A dedicated group of former commanders and SEALs, seeing the success that similar proponents have had rallying support to protect the A-10 Thunderbolt attack jet, has been working Congress to show them what will be lost if the helicopter squadrons are cut.

With so much of U.S. national security strategy reliant upon small numbers of special operations forces responding to disasters, training partners to counter terrorism, and conducting operations in rapid response to a threat, they argue it makes no sense to cut any spec ops capacity.

“If the Navy cuts these two squadrons they will only have one squadron in reserves,” said retired Navy Capt. Sean Butcher, a former HSC-84 commanding officer.
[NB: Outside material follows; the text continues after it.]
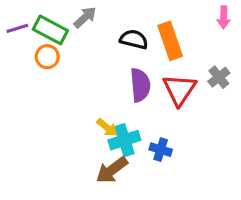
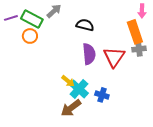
orange rectangle: (170, 41) -> (135, 32), moved
gray cross: (219, 77) -> (139, 49), turned 32
cyan cross: (124, 140) -> (79, 89), turned -30

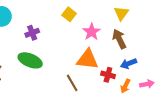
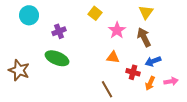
orange triangle: (88, 59) -> (113, 57), size x0.6
brown line: (72, 83) -> (107, 89), moved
But in today’s budget environment, even the $110 million it costs to operate these two squadrons is a target.

(Slide is courtesy of “Save Navy Reserve Squadrons”)

Eighteen months ago, the Office of the Secretary of Defense instructed the Navy and U.S. Special Operations Command to determine a cost-splitting agreement for the program, since it’s not just Navy assets using the squadron. So far, no new funding support has been agreed to.

“Everyone is just deathly afraid that OSD will say ‘then find it in your savings — there has to be an offset,” Butcher said.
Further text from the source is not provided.